Fortunately the next episode, involving Buscemi and Rosario Dawson, was enough to reassure me about my gender identity. Is there a greater constitutional puzzle than Rosario Dawson? Most people, at a glance, would classify her as African-American and yet she's a salad of racial genes, no more biologically "black" than "white" or "Hispanic". Something similar holds for people of mixed race like Halle Berrie and Mariah Carey. If you took all the genes of all the humans in the world and put them into a blender they would come out looking like these actresses (only more ordinary). They only belong to one or another racial classification because they -- and we -- say they do. This is known as "the social construction of reality." Now I'd like you all the read Berger and Luckman because there will be a quiz.

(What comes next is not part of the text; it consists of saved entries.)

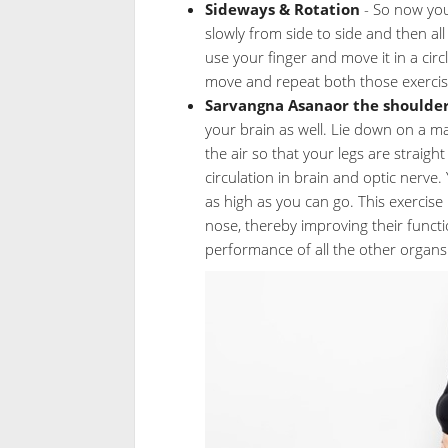
Sideways & Rotation
- So now you
slowly from side to side and then all 
use your finger and move it in a cir
move and repeat both those exercis
Sarvangna Asanaor the shoulder
your brain as well. Lie down on a m
the air so that your legs are straig
circulation in brain and optic nerve.
as high as you can go. This exercise 
nose, thereby improving their funct
performance of all the other organs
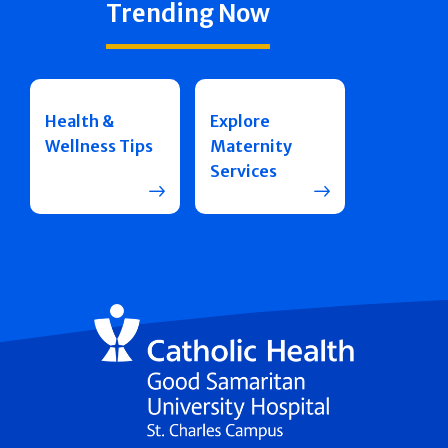
Trending Now
Health &
Explore
Wellness Tips
Maternity
Services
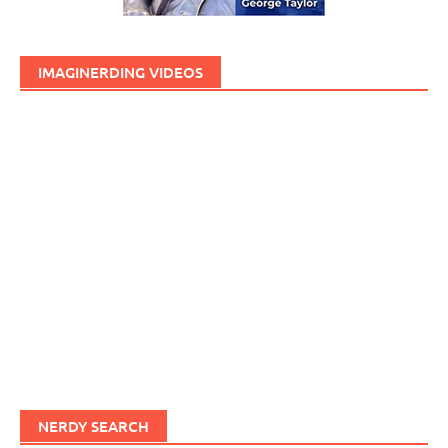
IMAGINERDING VIDEOS
NERDY SEARCH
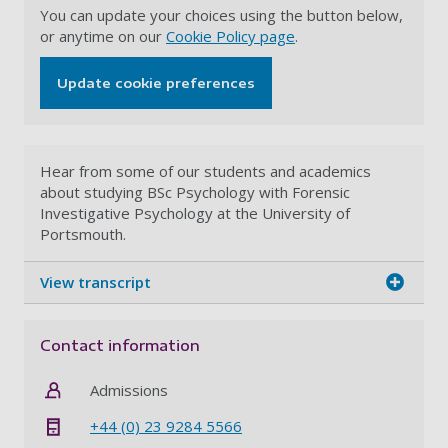
You can update your choices using the button below,
or anytime on our
Cookie Policy page
.
Update cookie preferences
Hear from some of our students and academics
about studying BSc Psychology with Forensic
Investigative Psychology at the University of
Portsmouth.
View transcript
Contact information
Admissions
+44 (0) 23 9284 5566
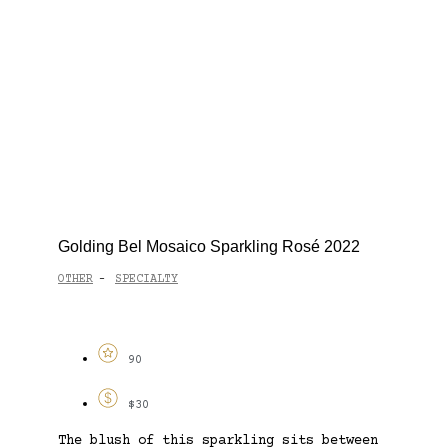
Golding Bel Mosaico Sparkling Rosé 2022
OTHER
SPECIALTY
-
90
$30
The blush of this sparkling sits between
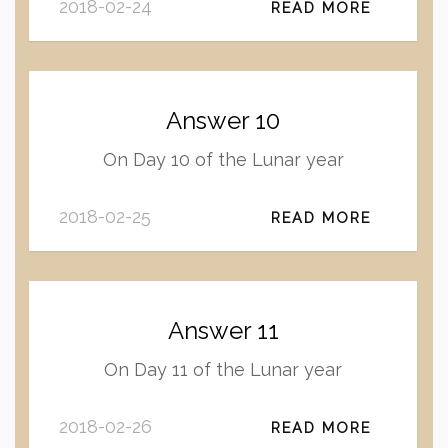
2018-02-24
READ MORE
Answer 10
On Day 10 of the Lunar year
2018-02-25
READ MORE
Answer 11
On Day 11 of the Lunar year
2018-02-26
READ MORE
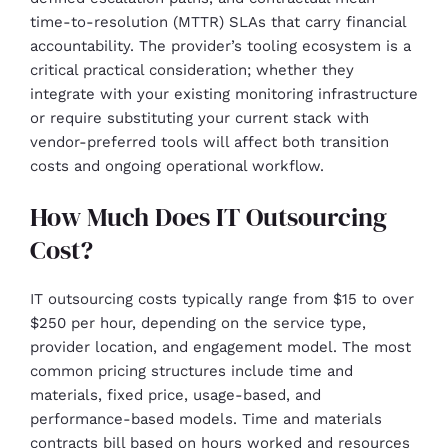
time-to-resolution (MTTR) SLAs that carry financial
accountability. The provider’s tooling ecosystem is a
critical practical consideration; whether they
integrate with your existing monitoring infrastructure
or require substituting your current stack with
vendor-preferred tools will affect both transition
costs and ongoing operational workflow.
How Much Does IT Outsourcing
Cost?
IT outsourcing costs typically range from $15 to over
$250 per hour, depending on the service type,
provider location, and engagement model. The most
common pricing structures include time and
materials, fixed price, usage-based, and
performance-based models. Time and materials
contracts bill based on hours worked and resources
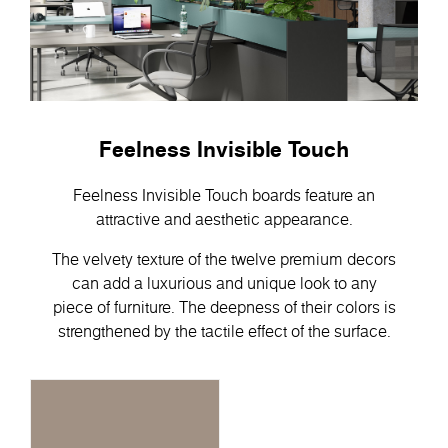
Feelness Invisible Touch
Feelness Invisible Touch boards feature an
attractive and aesthetic appearance.
The velvety texture of the twelve premium decors
can add a luxurious and unique look to any
piece of furniture. The deepness of their colors is
strengthened by the tactile effect of the surface.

Next episode: Dawson has some sort of confrontation with her handsome white boyfriend. "We have to talk about this," she says. (I'm not making that up.) It was about this point in the movie that eurythmic breathing set in.

Anyway, you get the picture. One sexual episode leads to another, just as in a skin flick, except that here there is no nudity and any coitus we witness is simulated. In other words, in this movie, the emphasis is on the interludes between sexual encounters. And what are they like? They're like Woody Allen, that's what they're like. Ordinary little people doing ordinary little things that have to do with relationships. When Jill Hennesy and the picture-hanger are looking through a kitchen drawer for a hammer, they find there is no hammer. But Hennesy takes out one irrelevant item after another and dangles it before him? A box of staples. "No good?"

And at the bottom of the drawer, one of those flat plastic containers from a Chinese restaurant that everyone seems to save. "Soy sauce," says the plumber.

If it hand't been on TV at such a late hour I would probably have watched it through, although the ordinary little people, on screen or in real life, can be a little dull at time. Will Rosario Dawson reject Buscemi's appeal to let him paint her? I really didn't care except for the vague hope that we'd discover whether Rosario Dawson's figure was as mouthwatering as the rest of her.

An unambitious movie, but nice New York locations, and the acting is quite good really. It's Hennesy's best role at any rate.